Klippa provides OCR and document processing for invoices, receipts, and other business documents, often used in API-driven finance workflows. In the Utildesk context, this card is mainly relevant for OCR, PDF, and invoice automation: what role does the tool play in the process, where does it need review, and when is another model a better fit?

Illustration for Klippa: technical process graphic for document intake, OCR, validation, and export

Who is Klippa suitable for?

  • Product teams embedding OCR via API into their own software
  • Workflows exporting to a database, ERP, or automation layer
  • Teams that need clear JSON or webhook handover

Who is Klippa not suitable for?

  • Pure no-code projects without technical ownership
  • Strictly local processing without a provider API
  • One-off PDF conversion without integration needs

Typical Use Cases

Klippa fits workflows where PDFs, scans, or document uploads should not be typed manually. Common use cases include invoices, receipts, purchase orders, forms, delivery notes, or tables inside PDFs. The goal is usually not just searchable text, but structured fields, review status, and export data that can continue into accounting, spreadsheets, databases, ticketing systems, or automation tools.

For Klippa, start the pilot with real documents rather than polished samples.
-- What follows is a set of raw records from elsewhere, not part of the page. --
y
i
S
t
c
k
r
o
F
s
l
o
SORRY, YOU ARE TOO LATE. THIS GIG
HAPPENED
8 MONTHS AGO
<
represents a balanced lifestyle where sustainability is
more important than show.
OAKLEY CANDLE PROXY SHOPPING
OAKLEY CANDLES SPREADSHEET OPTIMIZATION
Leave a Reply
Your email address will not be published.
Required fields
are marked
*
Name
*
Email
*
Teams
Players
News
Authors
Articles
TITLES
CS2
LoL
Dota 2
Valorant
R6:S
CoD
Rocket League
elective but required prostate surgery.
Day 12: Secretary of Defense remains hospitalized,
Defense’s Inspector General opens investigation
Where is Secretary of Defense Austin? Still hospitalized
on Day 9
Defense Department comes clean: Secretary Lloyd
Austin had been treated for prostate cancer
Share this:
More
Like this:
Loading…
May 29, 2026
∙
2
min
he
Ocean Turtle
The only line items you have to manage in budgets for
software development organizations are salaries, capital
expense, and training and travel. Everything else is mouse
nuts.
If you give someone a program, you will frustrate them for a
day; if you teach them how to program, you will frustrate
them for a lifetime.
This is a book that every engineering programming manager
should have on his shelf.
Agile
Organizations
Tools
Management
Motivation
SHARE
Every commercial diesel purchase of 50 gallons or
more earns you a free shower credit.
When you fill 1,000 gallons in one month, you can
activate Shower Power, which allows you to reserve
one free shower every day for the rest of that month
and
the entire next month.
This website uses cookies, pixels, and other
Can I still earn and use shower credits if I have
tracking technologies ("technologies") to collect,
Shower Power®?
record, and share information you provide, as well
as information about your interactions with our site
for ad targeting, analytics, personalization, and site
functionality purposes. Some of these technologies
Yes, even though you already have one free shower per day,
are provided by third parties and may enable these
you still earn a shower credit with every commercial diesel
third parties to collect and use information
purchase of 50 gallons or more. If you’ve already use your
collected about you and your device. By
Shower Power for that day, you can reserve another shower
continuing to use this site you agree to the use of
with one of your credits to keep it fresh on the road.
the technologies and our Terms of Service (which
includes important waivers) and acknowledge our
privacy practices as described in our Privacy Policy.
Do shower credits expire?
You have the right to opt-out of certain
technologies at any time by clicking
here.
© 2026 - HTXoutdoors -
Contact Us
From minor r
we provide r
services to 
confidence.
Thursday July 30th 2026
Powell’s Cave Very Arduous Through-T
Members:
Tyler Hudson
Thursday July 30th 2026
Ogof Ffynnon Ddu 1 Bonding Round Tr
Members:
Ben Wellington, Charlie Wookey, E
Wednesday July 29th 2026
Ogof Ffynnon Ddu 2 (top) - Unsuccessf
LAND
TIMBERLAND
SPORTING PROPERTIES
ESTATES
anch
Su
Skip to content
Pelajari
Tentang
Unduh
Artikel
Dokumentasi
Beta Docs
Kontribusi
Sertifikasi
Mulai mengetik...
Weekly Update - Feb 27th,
Skewed scans, multi-page PDFs, mixed languages, changing supplier layouts, and missing required fields show whether API behavior, response schema, and error handling fit the intended workflow.

Main Features

  • OCR or document recognition for digital and scanned files.
  • Extraction of recurring fields such as invoice number, date, amount, supplier, or table rows.
  • Handover through API, export, webhook, or workflow step.
  • Validation, review, or downstream processing depending on the setup.
  • Integration into automation chains such as n8n, Make, Zapier, Power Automate, or custom services.

Workflow in Practice

A reliable Klippa workflow starts at file intake and ends only when checked data has been exported. The chain should include preprocessing, OCR, field extraction, plausibility checks, and exception handling. For invoices, supplier, invoice date, tax amount, total amount, currency, and payment terms should be validated before posting.

For Klippa, business teams should look closely at transparent error lists, traceable corrections, and a clean review step. In invoice workflows, a reliable exception path is often more valuable than a marginal OCR accuracy gain.
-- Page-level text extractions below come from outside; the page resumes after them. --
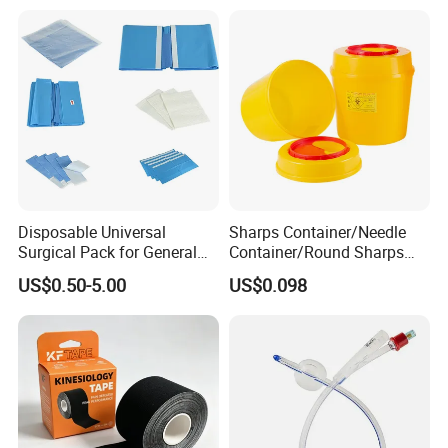
Disposable Universal
Sharps Container/Needle
FAQ
Surgical Pack for General
Container/Round Sharps
Operating Room Procedures
Container
US$0.50-5.00
US$0.098
1.Q: Do you accept sample order?
A: Yes, we do accept sample orders. We
normally will offer few free samples and the
customers need to afford the freight. Thanks!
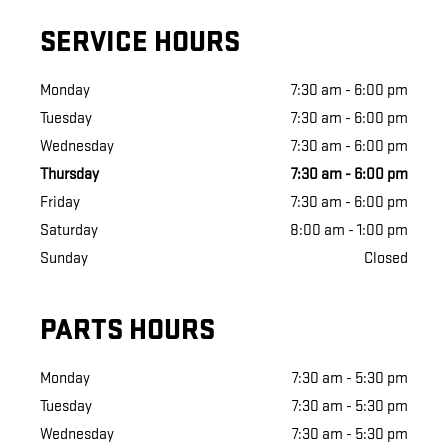
SERVICE HOURS
Monday
7:30 am - 6:00 pm
Tuesday
7:30 am - 6:00 pm
Wednesday
7:30 am - 6:00 pm
Thursday
7:30 am - 6:00 pm
Friday
7:30 am - 6:00 pm
Saturday
8:00 am - 1:00 pm
Sunday
Closed
PARTS HOURS
Monday
7:30 am - 5:30 pm
Tuesday
7:30 am - 5:30 pm
Wednesday
7:30 am - 5:30 pm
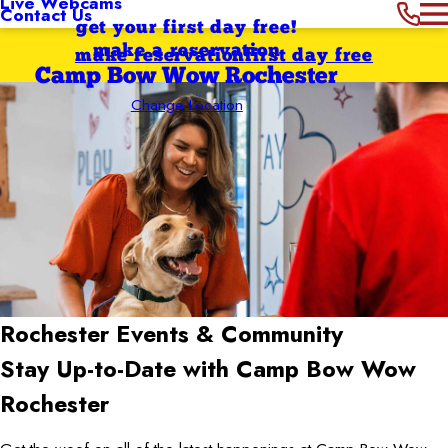
Live Webcams
Contact Us
get your first day free!
make a reservation
make reservation
first day free
Camp Bow Wow Rochester
Change Location
Rochester
Events & Community
Stay Up-to-Date with Camp Bow Wow
Rochester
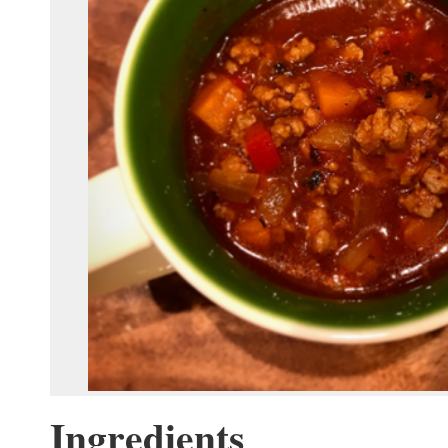
Ingredients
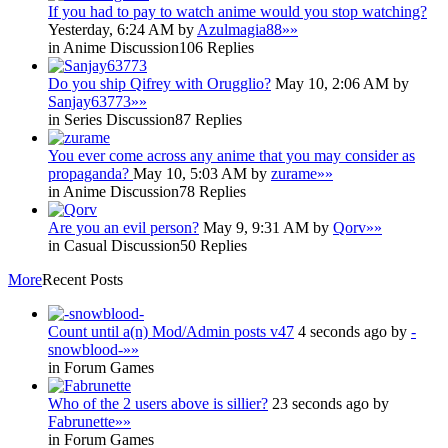
If you had to pay to watch anime would you stop watching?
Yesterday, 6:24 AM by
Azulmagia88
»»
in Anime Discussion
106 Replies
Do you ship Qifrey with Orugglio?
May 10, 2:06 AM by
Sanjay63773
»»
in Series Discussion
87 Replies
You ever come across any anime that you may consider as
propaganda?
May 10, 5:03 AM by
zurame
»»
in Anime Discussion
78 Replies
Are you an evil person?
May 9, 9:31 AM by
Qorv
»»
in Casual Discussion
50 Replies
More
Recent Posts
Count until a(n) Mod/Admin posts v47
4 seconds ago by
-
snowblood-
»»
in Forum Games
Who of the 2 users above is sillier?
23 seconds ago by
Fabrunette
»»
in Forum Games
What to Check Before Choosing

  • Does the tool support the relevant document types and languages in your own material?
  • Is there a clear export path: JSON, CSV, webhook, API, or direct integration?
  • How are low confidence values, duplicates, and incomplete fields handled?
  • Which DPA, data location, retention, and deletion options are available?
  • How predictable are costs with many pages, attachments, or API calls?

Advantages and Limits

Advantages

  • Can reduce manual data entry and shorten processing time.
  • Works as a building block for invoice, PDF, and document automation.
  • Enables structured downstream workflows when validation and export are planned well.

Limits

  • Poor scans, changing layouts, and handwritten additions remain error sources.
  • Without review rules, wrong fields can silently flow into accounting or databases.
  • Privacy, DPA, data location, and deletion requirements must be checked before production use.

Pricing & Costs

Pricing model: Plan-based. For Klippa, the real comparison should include page volume, document types, API calls, user seats, review features, retention, setup effort, operations, and support.

Related Guides

FAQ

Is Klippa only an OCR tool?
Not only. The real value usually comes from combining OCR with field extraction, validation, and export.

Can Klippa read invoices automatically?
Klippa is relevant for invoice workflows, but quality depends on scan quality, layout, language, required fields, and review rules. Test with real German invoices before rollout.

Do you need developers?
For Klippa, it depends on the target workflow: simple tests are easier, but stable production use needs ownership for integration, data quality, monitoring, and error handling.

What should teams check for privacy?
Before using Klippa, teams should review the DPA, data location, retention, subprocessors, deletion options, and any use of customer data for training.